Requirement> All lines from the one containing "probleme – patru" down to the one containing "piloane de reformă în structura pasului doi", both ends included, are to be given again exactly; omit the rest of the listing below.
::: Input data
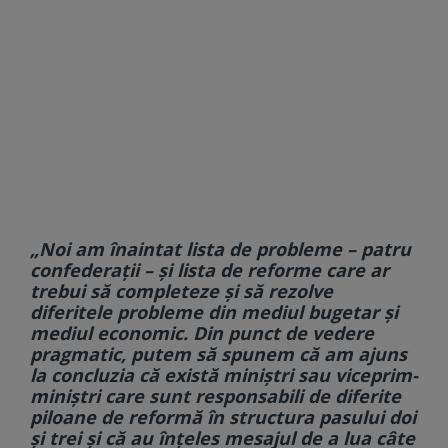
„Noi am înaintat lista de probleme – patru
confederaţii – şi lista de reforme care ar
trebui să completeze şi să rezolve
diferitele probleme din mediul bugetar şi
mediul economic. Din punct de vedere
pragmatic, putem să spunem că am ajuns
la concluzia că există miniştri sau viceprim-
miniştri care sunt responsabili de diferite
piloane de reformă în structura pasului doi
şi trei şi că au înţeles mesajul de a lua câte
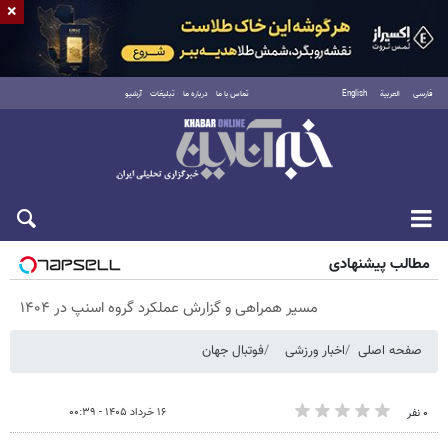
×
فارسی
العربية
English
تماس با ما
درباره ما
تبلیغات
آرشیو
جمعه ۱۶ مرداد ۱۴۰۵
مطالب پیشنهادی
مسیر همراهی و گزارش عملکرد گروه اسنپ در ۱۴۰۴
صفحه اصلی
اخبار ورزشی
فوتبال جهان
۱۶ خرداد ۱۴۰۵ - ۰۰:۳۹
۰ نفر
::::::
::: Input data
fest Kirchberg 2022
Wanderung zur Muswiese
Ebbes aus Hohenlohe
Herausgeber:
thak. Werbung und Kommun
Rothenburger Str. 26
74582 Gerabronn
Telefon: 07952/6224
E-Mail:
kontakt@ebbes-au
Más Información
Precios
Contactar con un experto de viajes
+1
::::::
Finished exercise>
„Noi am înaintat lista de probleme – patru
confederaţii – şi lista de reforme care ar
trebui să completeze şi să rezolve
diferitele probleme din mediul bugetar şi
mediul economic. Din punct de vedere
pragmatic, putem să spunem că am ajuns
la concluzia că există miniştri sau viceprim-
miniştri care sunt responsabili de diferite
piloane de reformă în structura pasului doi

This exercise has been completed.